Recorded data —
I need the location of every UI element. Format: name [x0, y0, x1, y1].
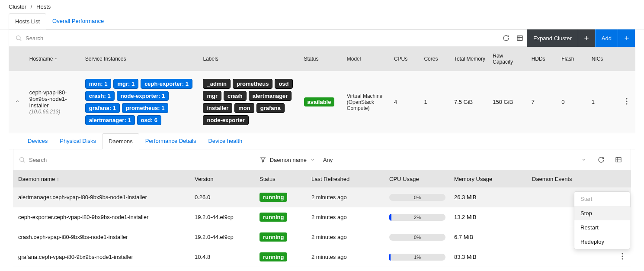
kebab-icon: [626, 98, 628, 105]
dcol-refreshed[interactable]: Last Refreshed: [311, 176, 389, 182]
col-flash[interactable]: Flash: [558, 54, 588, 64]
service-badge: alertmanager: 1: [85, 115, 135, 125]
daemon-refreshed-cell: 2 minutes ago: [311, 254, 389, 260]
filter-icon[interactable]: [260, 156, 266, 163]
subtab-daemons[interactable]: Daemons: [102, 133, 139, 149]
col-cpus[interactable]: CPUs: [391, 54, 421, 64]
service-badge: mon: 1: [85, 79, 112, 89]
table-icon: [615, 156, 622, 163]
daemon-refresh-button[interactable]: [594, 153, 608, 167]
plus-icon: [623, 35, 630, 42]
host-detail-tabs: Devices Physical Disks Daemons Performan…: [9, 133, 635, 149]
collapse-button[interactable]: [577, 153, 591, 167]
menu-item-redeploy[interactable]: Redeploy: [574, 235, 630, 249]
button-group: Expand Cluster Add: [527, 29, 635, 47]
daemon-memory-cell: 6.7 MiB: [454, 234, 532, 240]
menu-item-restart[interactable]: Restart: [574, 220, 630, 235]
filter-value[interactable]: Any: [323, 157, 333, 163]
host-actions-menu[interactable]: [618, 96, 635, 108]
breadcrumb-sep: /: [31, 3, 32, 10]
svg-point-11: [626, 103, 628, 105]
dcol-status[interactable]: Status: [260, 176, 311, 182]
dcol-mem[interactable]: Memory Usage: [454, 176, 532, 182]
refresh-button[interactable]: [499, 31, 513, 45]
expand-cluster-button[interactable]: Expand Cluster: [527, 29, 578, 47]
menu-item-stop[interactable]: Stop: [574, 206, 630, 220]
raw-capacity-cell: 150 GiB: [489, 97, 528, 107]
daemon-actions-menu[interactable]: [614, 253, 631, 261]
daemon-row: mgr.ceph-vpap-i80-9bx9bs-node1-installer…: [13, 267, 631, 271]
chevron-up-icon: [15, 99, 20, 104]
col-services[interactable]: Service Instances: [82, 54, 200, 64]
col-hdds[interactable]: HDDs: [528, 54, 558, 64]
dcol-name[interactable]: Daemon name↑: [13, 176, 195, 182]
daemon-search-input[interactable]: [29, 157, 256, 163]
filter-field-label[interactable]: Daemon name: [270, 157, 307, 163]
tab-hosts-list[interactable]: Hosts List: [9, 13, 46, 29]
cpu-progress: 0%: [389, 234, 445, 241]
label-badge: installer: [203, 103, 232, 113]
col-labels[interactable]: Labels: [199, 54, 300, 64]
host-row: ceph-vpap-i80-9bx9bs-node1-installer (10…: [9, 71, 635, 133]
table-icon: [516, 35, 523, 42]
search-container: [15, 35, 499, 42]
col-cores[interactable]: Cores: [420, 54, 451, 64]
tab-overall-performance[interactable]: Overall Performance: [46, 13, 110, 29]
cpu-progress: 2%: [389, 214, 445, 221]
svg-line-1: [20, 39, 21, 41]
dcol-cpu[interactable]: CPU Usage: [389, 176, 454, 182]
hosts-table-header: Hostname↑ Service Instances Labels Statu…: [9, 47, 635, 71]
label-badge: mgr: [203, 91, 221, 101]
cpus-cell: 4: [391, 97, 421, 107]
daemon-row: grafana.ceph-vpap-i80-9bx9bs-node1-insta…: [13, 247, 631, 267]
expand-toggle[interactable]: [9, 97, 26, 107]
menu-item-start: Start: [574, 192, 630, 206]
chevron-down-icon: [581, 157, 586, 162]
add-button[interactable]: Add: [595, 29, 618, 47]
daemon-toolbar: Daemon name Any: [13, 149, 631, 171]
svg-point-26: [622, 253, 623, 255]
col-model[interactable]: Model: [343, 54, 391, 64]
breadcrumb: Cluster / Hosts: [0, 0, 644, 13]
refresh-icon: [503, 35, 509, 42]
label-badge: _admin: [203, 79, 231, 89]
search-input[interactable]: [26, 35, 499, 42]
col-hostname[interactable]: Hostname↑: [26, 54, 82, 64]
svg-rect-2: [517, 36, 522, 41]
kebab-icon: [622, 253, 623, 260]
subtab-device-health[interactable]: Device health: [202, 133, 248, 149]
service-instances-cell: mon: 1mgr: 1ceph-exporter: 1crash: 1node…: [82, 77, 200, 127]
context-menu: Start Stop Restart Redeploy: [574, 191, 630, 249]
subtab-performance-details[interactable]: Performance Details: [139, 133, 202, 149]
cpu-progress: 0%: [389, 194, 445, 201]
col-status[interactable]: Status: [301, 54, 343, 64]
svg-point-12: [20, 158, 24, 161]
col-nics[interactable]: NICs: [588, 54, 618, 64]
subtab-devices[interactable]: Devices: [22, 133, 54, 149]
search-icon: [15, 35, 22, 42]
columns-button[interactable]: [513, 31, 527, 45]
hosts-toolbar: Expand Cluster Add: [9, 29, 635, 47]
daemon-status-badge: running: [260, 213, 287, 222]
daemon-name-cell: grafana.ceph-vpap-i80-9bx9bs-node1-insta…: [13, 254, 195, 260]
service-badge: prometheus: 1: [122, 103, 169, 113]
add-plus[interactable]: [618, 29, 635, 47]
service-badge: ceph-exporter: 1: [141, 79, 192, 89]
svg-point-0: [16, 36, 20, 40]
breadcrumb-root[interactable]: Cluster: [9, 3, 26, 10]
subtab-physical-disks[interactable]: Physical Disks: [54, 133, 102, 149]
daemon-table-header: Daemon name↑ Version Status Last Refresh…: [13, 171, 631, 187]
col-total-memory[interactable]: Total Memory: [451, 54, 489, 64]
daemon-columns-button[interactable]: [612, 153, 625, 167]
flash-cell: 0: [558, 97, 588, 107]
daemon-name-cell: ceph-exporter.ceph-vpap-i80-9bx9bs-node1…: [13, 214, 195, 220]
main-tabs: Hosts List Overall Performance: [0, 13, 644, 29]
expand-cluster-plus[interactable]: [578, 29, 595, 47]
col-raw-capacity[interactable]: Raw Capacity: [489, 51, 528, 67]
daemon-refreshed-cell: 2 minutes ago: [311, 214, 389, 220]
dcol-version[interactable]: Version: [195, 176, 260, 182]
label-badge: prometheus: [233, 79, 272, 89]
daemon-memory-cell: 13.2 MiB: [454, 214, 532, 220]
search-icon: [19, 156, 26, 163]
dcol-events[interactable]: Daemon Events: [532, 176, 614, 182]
---
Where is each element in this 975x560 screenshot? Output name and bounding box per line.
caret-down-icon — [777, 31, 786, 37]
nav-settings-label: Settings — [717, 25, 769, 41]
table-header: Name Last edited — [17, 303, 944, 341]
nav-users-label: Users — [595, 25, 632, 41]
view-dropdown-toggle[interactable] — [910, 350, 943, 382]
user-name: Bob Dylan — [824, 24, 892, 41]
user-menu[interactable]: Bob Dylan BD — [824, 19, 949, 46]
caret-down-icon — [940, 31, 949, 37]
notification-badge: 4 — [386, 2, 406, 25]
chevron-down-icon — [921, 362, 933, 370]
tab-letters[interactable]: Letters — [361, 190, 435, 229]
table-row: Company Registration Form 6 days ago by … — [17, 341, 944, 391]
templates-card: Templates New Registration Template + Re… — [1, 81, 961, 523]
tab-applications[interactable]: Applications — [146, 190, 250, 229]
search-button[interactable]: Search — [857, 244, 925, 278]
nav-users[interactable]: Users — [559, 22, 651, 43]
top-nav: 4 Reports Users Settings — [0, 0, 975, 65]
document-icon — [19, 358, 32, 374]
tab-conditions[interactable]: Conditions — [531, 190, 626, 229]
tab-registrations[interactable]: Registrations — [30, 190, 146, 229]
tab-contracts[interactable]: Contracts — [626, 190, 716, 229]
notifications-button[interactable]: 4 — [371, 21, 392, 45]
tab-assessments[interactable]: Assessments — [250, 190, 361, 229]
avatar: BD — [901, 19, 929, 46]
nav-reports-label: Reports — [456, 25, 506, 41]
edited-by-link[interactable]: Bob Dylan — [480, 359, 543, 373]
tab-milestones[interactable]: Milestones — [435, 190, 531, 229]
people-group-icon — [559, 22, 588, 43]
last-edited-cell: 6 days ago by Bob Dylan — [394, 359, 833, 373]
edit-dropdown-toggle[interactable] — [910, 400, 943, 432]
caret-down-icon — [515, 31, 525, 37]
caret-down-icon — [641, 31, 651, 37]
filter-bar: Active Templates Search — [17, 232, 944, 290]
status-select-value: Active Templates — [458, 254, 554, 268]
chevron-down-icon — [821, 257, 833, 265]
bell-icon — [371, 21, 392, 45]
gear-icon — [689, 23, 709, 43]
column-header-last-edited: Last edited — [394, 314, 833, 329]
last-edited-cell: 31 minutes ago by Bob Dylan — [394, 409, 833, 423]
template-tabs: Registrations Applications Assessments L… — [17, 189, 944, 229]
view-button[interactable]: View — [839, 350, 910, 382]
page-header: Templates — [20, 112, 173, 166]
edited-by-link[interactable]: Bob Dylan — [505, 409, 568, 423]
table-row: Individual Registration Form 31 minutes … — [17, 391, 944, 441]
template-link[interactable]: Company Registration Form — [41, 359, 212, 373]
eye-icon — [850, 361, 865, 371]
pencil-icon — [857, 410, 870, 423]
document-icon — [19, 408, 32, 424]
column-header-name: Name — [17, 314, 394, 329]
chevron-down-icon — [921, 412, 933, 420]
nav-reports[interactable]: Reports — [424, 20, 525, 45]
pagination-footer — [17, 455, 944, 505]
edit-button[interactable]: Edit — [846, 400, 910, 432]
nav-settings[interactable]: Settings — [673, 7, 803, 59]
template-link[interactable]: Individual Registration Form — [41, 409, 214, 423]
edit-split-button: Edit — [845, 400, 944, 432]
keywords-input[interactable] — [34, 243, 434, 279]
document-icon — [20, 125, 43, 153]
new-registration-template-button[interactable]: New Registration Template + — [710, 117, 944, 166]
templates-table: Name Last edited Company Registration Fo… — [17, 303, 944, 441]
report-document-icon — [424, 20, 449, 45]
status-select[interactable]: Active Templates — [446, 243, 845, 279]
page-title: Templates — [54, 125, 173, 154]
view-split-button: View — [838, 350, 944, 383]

TASK REQUIREMENTS —
The lines holding the word "prometheus" are the answer. Find them in the entries and copy them.

ANSWER SECTION —
service-badge: prometheus: 1: [122, 103, 169, 113]
label-badge: prometheus: [233, 79, 272, 89]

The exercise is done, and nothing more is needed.